* Problem to work on: Could you restate word for word only the lines below from the one holding "छोड़ने वाले बॉलीवुड के मशहूर..." to the one holding "ce qui est vrai, c’est que", inclusive, and leave out the pictures?

* Supplied records:
● ● ● ● ●

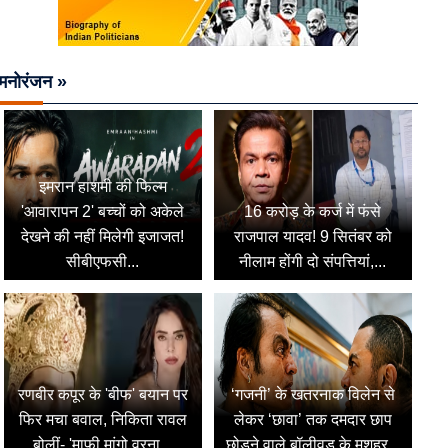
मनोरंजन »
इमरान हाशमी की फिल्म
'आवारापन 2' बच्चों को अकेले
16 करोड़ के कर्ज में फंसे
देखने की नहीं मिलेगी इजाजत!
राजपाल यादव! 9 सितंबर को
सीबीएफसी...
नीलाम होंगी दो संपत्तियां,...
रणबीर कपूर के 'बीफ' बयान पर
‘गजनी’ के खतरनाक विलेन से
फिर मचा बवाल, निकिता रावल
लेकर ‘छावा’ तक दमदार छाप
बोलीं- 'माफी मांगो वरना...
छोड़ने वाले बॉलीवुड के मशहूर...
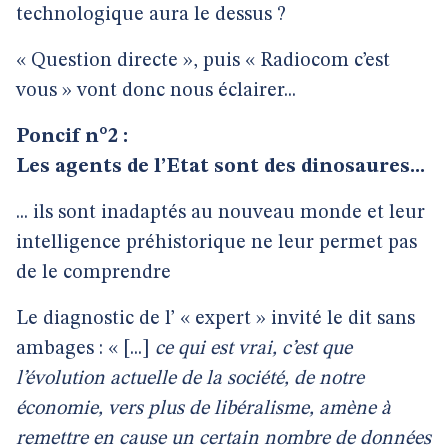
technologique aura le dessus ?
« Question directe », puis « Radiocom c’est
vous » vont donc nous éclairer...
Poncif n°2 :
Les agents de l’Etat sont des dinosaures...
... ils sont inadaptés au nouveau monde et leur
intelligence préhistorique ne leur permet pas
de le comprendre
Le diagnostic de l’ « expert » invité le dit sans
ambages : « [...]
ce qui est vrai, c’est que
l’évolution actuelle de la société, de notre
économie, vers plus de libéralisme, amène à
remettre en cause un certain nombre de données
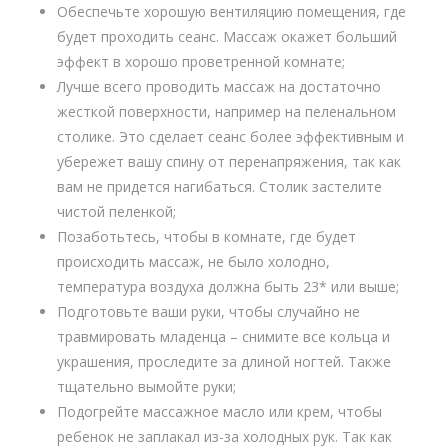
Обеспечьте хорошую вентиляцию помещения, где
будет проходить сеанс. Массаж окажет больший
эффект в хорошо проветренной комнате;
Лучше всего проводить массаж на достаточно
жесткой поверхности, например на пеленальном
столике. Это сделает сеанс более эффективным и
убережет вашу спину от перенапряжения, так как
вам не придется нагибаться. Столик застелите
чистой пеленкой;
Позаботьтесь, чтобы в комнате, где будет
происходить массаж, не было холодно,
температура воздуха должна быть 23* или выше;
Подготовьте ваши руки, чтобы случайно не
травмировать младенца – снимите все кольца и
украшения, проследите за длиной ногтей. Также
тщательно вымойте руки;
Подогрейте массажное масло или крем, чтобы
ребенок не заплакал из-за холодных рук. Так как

● ● ● ● ●

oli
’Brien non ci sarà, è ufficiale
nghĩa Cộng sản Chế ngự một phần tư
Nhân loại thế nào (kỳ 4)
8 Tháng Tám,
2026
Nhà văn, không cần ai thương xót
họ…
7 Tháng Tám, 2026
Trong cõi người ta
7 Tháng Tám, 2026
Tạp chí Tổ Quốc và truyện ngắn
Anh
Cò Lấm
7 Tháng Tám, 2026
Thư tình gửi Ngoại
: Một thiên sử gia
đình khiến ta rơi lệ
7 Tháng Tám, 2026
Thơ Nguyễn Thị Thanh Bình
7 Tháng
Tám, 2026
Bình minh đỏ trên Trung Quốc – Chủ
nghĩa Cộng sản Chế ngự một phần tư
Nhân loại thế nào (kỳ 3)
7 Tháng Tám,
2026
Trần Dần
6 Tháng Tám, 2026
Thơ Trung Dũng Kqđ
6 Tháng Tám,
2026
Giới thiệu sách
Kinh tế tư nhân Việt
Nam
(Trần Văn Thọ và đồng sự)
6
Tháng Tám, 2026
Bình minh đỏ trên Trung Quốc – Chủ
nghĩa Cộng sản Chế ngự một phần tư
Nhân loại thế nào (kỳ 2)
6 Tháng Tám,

● ● ● ● ●

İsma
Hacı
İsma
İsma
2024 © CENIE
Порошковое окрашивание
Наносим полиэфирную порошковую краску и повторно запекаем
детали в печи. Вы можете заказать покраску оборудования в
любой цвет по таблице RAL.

● ● ● ● ●

* Response area:
छोड़ने वाले बॉलीवुड के मशहूर...
technologique aura le dessus ?
« Question directe », puis « Radiocom c’est
vous » vont donc nous éclairer...
Poncif n°2 :
Les agents de l’Etat sont des dinosaures...
... ils sont inadaptés au nouveau monde et leur
intelligence préhistorique ne leur permet pas
de le comprendre
Le diagnostic de l’ « expert » invité le dit sans
ambages : « [...]
ce qui est vrai, c’est que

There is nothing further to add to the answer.